SOS Children’s Villages has been raising orphaned and abandoned children in Niger, since 1993. Almost half of the population is comprised of children under the age of 15, so the charity’s support will be all the more necessary when a looming famine hits.
In keeping with its mission to save Niger’s vulnerable children and strengthen families devastated by poverty and HIV/AIDS, SOS is launching a program to distribute food that will reach 10,000 children and families between March and September 2010.
Besides distributing badly needed food to affected families, SOS will also offer medical treatment for conditions caused by malnutrition. The goal of SOS’s emergency relief program is to implement a system of food banks that encourages self-sufficiency in times of hardship and prevents the explosion of food prices during shortages.
SOS’s aid will target Tahoua, the interior agricultural region whose inhabitants will suffer most from the drought.

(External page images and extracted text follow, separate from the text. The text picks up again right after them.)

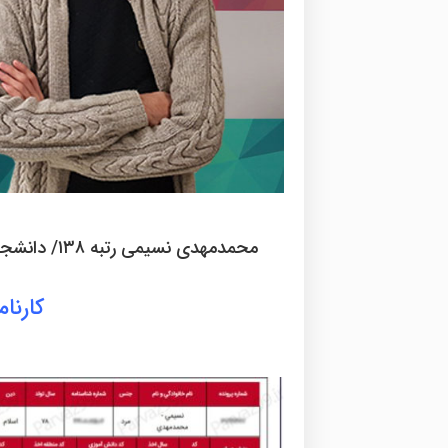
محمدمهدی نسیمی رتبه ۱۳۸/ دانشجوی علوم کامپیوتر | دانشگاه صنعتی شریف – تهران | روزانه
کارنا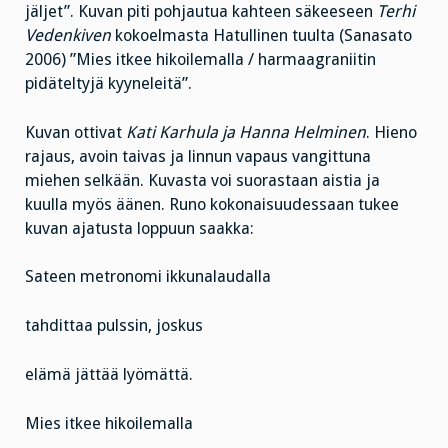
jäljet”. Kuvan piti pohjautua kahteen säkeeseen
Terhi
Vedenkiven
kokoelmasta Hatullinen tuulta (Sanasato
2006) ”Mies itkee hikoilemalla / harmaagraniitin
pidäteltyjä kyyneleitä”.
Kuvan ottivat
Kati Karhula ja Hanna Helminen
. Hieno
rajaus, avoin taivas ja linnun vapaus vangittuna
miehen selkään. Kuvasta voi suorastaan aistia ja
kuulla myös äänen. Runo kokonaisuudessaan tukee
kuvan ajatusta loppuun saakka:
Sateen metronomi ikkunalaudalla
tahdittaa pulssin, joskus
elämä jättää lyömättä.
Mies itkee hikoilemalla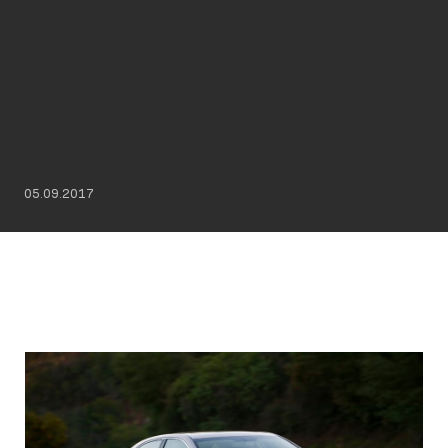
05.09.2017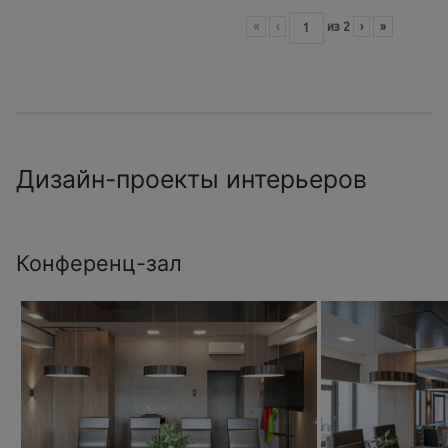
«
‹
из
2
›
»
Дизайн-проекты интерьеров
Конференц-зал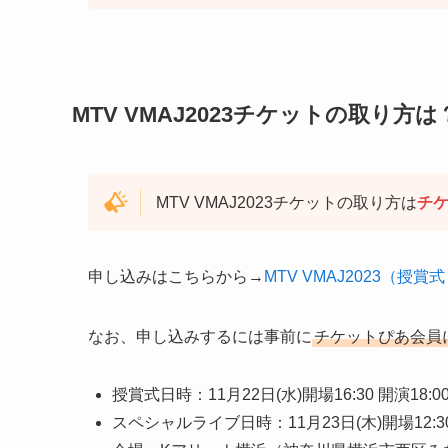
MTV VMAJ2023チケットの取り方
MTV VMAJ2023チケットの取り方は
チ
申し込みはこちらから→
MTV VMAJ2023（
なお、申し込みするには事前に
チケットぴあ会員
授賞式日時：11月22日(水)開場16:30 開演18:0
スペシャルライブ日時：11月23日(木)開場12:30 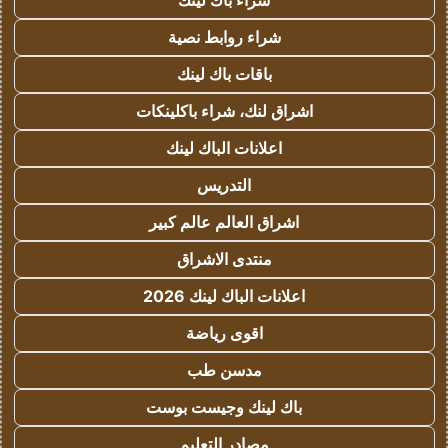
شراء باك لينك
شراء روابط نصية
باقات باك لينك
اشراق لنك، شراء باكلينكات
اعلانات الباك لينك
التدريس
اشراق العالم عالم كبير
منتدى الاشراق
اعلانات الباك لينك 2026
اقوى رياضة
مدسن طب
باك لينك وجيست بوست
مصادر التعليم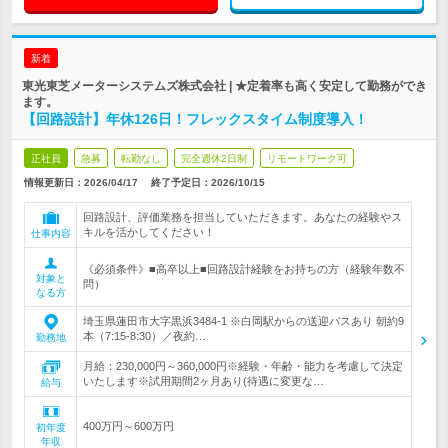
新着
東光東芝メーターシステムズ株式会社 | ★定着率も高く安定して勤務ができ
ます。
【回路設計】年休126日！フレックスタイム制度導入！
正社員
急募
転勤なし
完全週休2日制
リモートワーク可
情報更新日：2026/04/17
終了予定日：
2026/10/15
回路設計、評価業務を担当していただきます。あなたの経験やス
キルを活かしてください！
仕事内容
《必須条件》■高卒以上■回路設計経験をお持ちの方（経験年数不
対象と
問）
なる方
埼玉県蓮田市大字黒浜3484-1 ※白岡駅からの送迎バスあり 朝約9
本（7:15-8:30）／夜約…
勤務地
月給：230,000円～360,000円※経験・年齢・能力を考慮して決定
いたします※試用期間2ヶ月あり(待遇に変更な…
給与
400万円～600万円
初年度
年収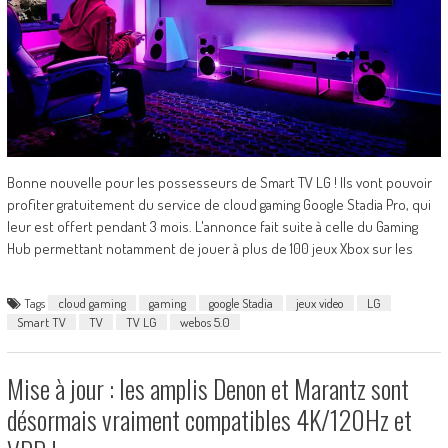
Bonne nouvelle pour les possesseurs de Smart TV LG ! Ils vont pouvoir
profiter gratuitement du service de cloud gaming Google Stadia Pro, qui
leur est offert pendant 3 mois. L'annonce fait suite à celle du Gaming
Hub permettant notamment de jouer à plus de 100 jeux Xbox sur les
Tags
cloud gaming
gaming
google Stadia
jeux video
LG
Smart TV
TV
TV LG
webos 5.0
Mise à jour : les amplis Denon et Marantz sont
désormais vraiment compatibles 4K/120Hz et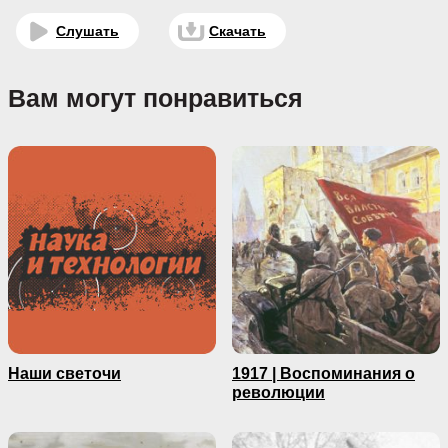
Слушать
Скачать
Вам могут понравиться
Наши светочи
1917 | Воспоминания о
революции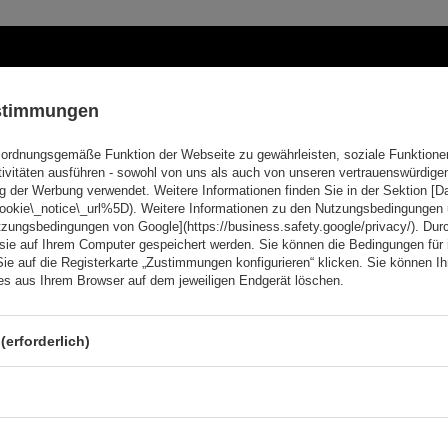
ustimmungen
Geben Sie Ihre E-Mail
ordnungsgemäße Funktion der Webseite zu gewährleisten, soziale Funktione
 und Sonderangebote informiert zu
tivitäten ausführen - sowohl von uns als auch von unseren vertrauenswürdig
Kontaktformular Ich stimme der Verarbeitung mei
g der Werbung verwendet. Weitere Informationen finden Sie in der Sektion [
cookie\_notice\_url%5D). Weitere Informationen zu den Nutzungsbedingungen
tzungsbedingungen von Google](https://business.safety.google/privacy/). Dur
 sie auf Ihrem Computer gespeichert werden. Sie können die Bedingungen für 
Sie auf die Registerkarte „Zustimmungen konfigurieren“ klicken. Sie können Ihr
ies aus Ihrem Browser auf dem jeweiligen Endgerät löschen.
(erforderlich)
on
Hilfe
Mein
Kontakt
Regist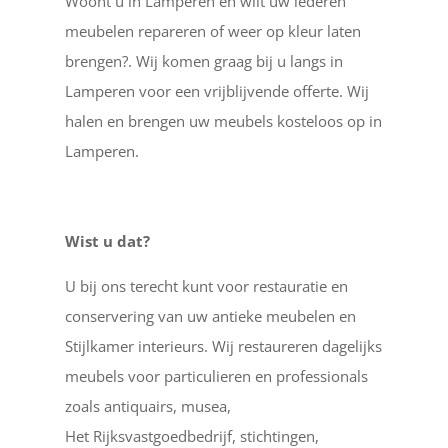
Woont u in Lamperen en wilt uw lederen
meubelen repareren of weer op kleur laten
brengen?. Wij komen graag bij u langs in
Lamperen voor een vrijblijvende offerte. Wij
halen en brengen uw meubels kosteloos op in
Lamperen.
Wist u dat?
U bij ons terecht kunt voor restauratie en
conservering van uw antieke meubelen en
Stijlkamer interieurs. Wij restaureren dagelijks
meubels voor particulieren en professionals
zoals antiquairs, musea,
Het Rijksvastgoedbedrijf, stichtingen,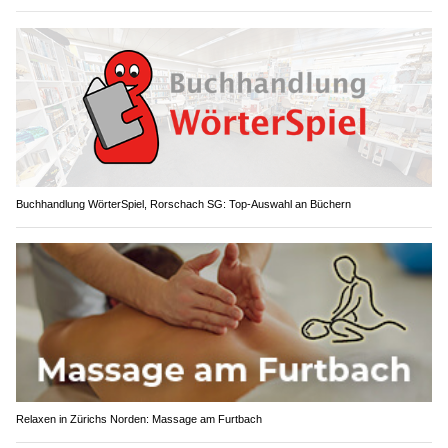
Buchhandlung WörterSpiel, Rorschach SG: Top-Auswahl an Büchern
Relaxen in Zürichs Norden: Massage am Furtbach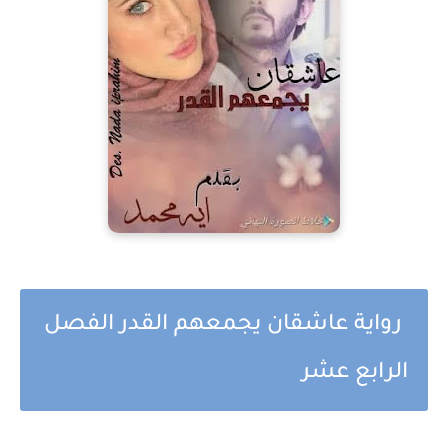
رواية عاشقان يجمعهم القدر الفصل
الرابع عشر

That area, roughly 250 miles northeast of the capital, Niamey, is home to some 870,000 people who are at risk of being moderately or severely affected by the famine.
SOS has two Children’s Villages in Niger-one in Niamey and one in Tahoua. A third village, in Dosso, is under construction. Niger’s high rate of HIV/AIDS has produced many children without homes or parental care. In determining which households to support in its emergency relief program, SOS Children’s Villages will include families raising children orphaned by HIV/AIDS and other diseases, those headed by a woman, and those raising children with physical or mental handicaps.
Vulnerable children in Niger find love, food, medicine, and classrooms at SOS‘s two Children’s Villages. So, too, do needy neighbourhood children and families who attend SOS schools and receive its AIDS-prevention counselling services.
The emergency relief efforts that SOS Children’s Villages undertakes in the countries in which it works benefit greatly from the trust and the extensive local contacts that SOS develops on the ground over time.